Vorbeugen am Wohnort und im Garten
Wer einen eigenen Garten hat, kann das Zeckenaufkommen rund ums Haus zusätzlich reduzieren, indem Rasen kurz gehalten, Laub entfernt und Mäusen die Verstecke genommen werden. Wie das funktioniert, lesen Sie unter Garten zeckenfrei machen. Für Hund und Katze gibt es eigene Schutzkonzepte mit Spot-on, Halsband oder Tablette, die in einem separaten Beitrag erklärt werden.
Was Vorbeugen leisten kann und was nicht
Kleidung, Repellent und Körper-Check sind klassische Eigenmaßnahmen und für jeden umsetzbar. Sie reduzieren das Risiko, beseitigen es aber nicht vollständig. Wer in einem FSME-Risikogebiet lebt oder dorthin reist, sollte zusätzlich die FSME-Impfung und Risikogebiete mit der Hausarztpraxis besprechen. Geht es dagegen um einen massiven, wiederkehrenden Zeckenbefall auf einem Grundstück, stoßen persönliche Schutzmaßnahmen an ihre Grenzen. Dann ist eine fachliche Einschätzung durch das BIOVEX-Netzwerk sinnvoll, um die Ursache, meist Wirtstiere und feuchte Rückzugsräume, gezielt anzugehen.
Häufige Fragen
Welche Kleidung schützt am besten vor Zecken?
Lange Hosen, langärmlige Oberteile und geschlossene Schuhe, idealerweise hell, damit Zecken sichtbar werden. Wer die Hosenbeine in die Socken steckt, zwingt die Tiere, außen hochzukrabbeln, und entdeckt sie leichter.
Wie lange wirkt ein Zeckenschutz-Spray?
Repellentien wirken nur zeitlich begrenzt, meist einige Stunden, abhängig von Wirkstoff, Konzentration, Schwitzen und Abrieb. Die genaue Schutzdauer steht auf der Verpackung. Bei längeren Aufenthalten muss nachgetragen werden.

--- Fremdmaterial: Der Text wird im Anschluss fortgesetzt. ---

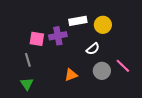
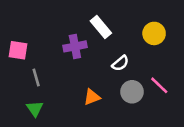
white rectangle: (78, 21) -> (101, 27), turned 60
yellow circle: (103, 25) -> (154, 33), moved
pink square: (37, 39) -> (18, 50), moved

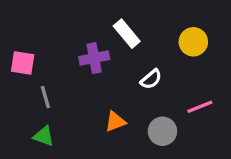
pink line: (159, 85) -> (200, 107), turned -66
gray circle: (132, 92) -> (162, 131), moved
green triangle: (35, 109) -> (44, 136), turned -36

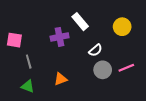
orange triangle: (115, 121) -> (61, 79), moved
gray circle: (162, 131) -> (103, 70), moved

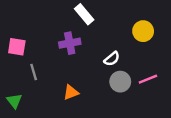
white rectangle: (80, 22) -> (84, 14), moved
green triangle: (28, 86) -> (14, 101), moved, turned 32

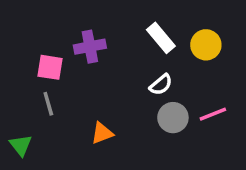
white rectangle: (84, 14) -> (161, 38), moved
purple cross: (70, 43) -> (90, 47), moved
pink square: (17, 47) -> (50, 67), moved

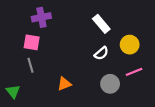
yellow circle: (206, 45) -> (130, 45), moved
purple cross: (90, 47) -> (41, 17), moved
gray circle: (173, 118) -> (110, 84), moved

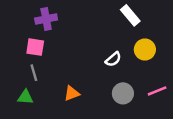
white rectangle: (101, 24) -> (130, 15), moved
pink line: (134, 72) -> (157, 91), moved
green triangle: (13, 91) -> (25, 97), moved, turned -48

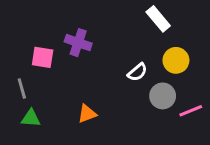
purple cross: (46, 19) -> (78, 43), moved, turned 30
gray line: (34, 73) -> (22, 89), moved
gray circle: (123, 93) -> (163, 96), moved

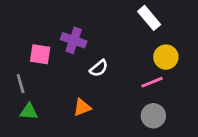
white semicircle: (137, 72) -> (99, 68), moved
gray circle: (163, 96) -> (153, 116), moved
pink line: (191, 111) -> (152, 82), moved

Sind Repellentien für Kinder geeignet?
Das hängt vom Produkt ab. Repellentien sind Biozidprodukte mit Altersbeschränkungen und Anwendungshinweisen auf der Verpackung. Für Kleinkinder und Schwangere gelten je nach Wirkstoff Einschränkungen. Lassen Sie sich im Zweifel in der Apotheke oder ärztlich beraten.
Wann sollte ich nach Zecken suchen?
Am besten nach jedem Aufenthalt im Grünen, idealerweise am selben Abend. Da das Übertragungsrisiko mit der Saugdauer steigt, ist schnelles Finden und Entfernen die wirksamste Vorbeugung gegen Borreliose.
Schützt die FSME-Impfung vor allen Zeckenkrankheiten?
Nein. Die FSME-Impfung schützt nur vor dem FSME-Virus, nicht vor Borreliose oder anderen durch Zecken übertragbaren Erregern. Gegen Borreliose gibt es für Menschen keine Impfung, hier helfen nur Vorbeugung und schnelles Entfernen.